Mike Lisman: It’s Mike. I’ll take that one. First, on the volume and where we stand now across our whole commercial aftermarket in FY2023, we’re probably down in the volume space, something like 15% or so. That varies by submarket. The passenger piece is down, obviously, 15%, sorry, I should have highlighted that, passengers down 15%. The interior stuff is probably off a little bit more. Freight is up more from where it was pre-COVID and Biz Jet, Heli is up a bit too in the aggregate across all commercial aftermarket in FY 2023. We’re not quite back to 100, if 100 was FY2019, but we’re close. And then in FY2024, what we expect to see on the volume side within passenger going to that submarket is basically to get back to pretty much close to 100.

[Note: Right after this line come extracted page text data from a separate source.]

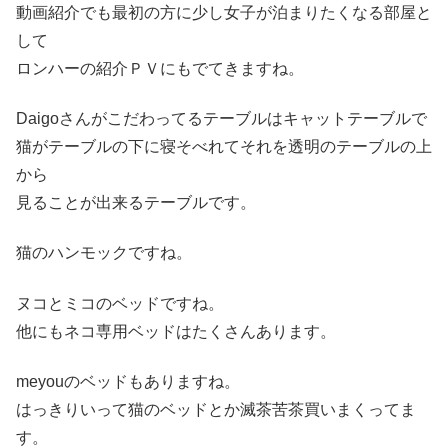
動画紹介でも最初の方に少し女子が泊まりたくなる部屋と
して
ロンハーの紹介ＰＶにもでてきますね。
Daigoさんがこだわってるテーブルはキャットテーブルで
猫がテーブルの下に寝そべれてそれを透明のテーブルの上
から
見ることが出来るテーブルです。
猫のハンモックですね。
ヌコとミコのベッドですね。
他にもネコ専用ベッドはたくさんあります。
meyouのベッドもありますね。
はっきりいって猫のベッドとか滅茶苦茶買いまくってま
す。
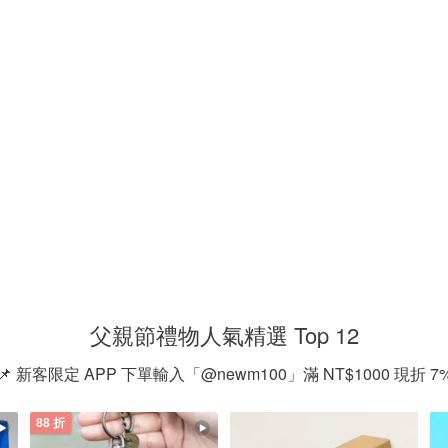
父親節禮物人氣精選 Top 12
📌 新客限定 APP 下單輸入「@newm100」滿 NT$1000 現折 7
88 折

That’s how our plans came in, which is what you’d expect, consistent with where the takeoffs and landings and RPMs are trending. And then the freight and Biz Jet both sort of trending along as well, but probably not up as big as the passenger subsegment. And then in the aggregate, what that means for FY2024 across our whole commercial aftermarket bucket is that we’re probably up a little bit in the volume space, above 100 if FY2019 is, again, defined as 100. The second part of your question on price and volume trends, first on price and commercial aftermarket, we aim to, as you guys know, across our business, get a slightly positive amount of real price every year. So price a little bit ahead of inflation. In this environment, that sort of implies the direction you were heading on a 15% aftermarket guide, roughly half and half.
That’s not miles off, sort of directionally accurate, but the price will aim to get real price ahead of inflation, but you’re not too far off. We don’t give the exact amount of price and volume trends, but it’s directionally accurate.
David Strauss: Perfect. Thanks Mike.
Operator: Our next question will come from the line of Ron Epstein with Bank of America.
Ronald Epstein: Hey, hello. Hey. Good morning.
Kevin Stein: Good morning.
Ronald Epstein: So one of the things we’ve been hearing is given the move in kind of interest rates and what’s going on in the financial world, that there’s just less competition out there for deals from financial sponsors and private equity and so on and so forth. Is that the case? And is that giving you guys a tailwind in your potential things you could do?
Kevin Stein: I don’t – I haven’t found that to be the case. We see lots of competition. In fact, CPI was a competitive deal. I haven’t seen anything that wasn’t in a competitive process. So I have not noticed that. I think in the aerospace and defense sector, there may be deeper pockets. So I’m not seeing that there’s no one bidding on businesses. I think if that was the case, there wouldn’t be many things coming to market. So we’re seeing a lot of competitive processes.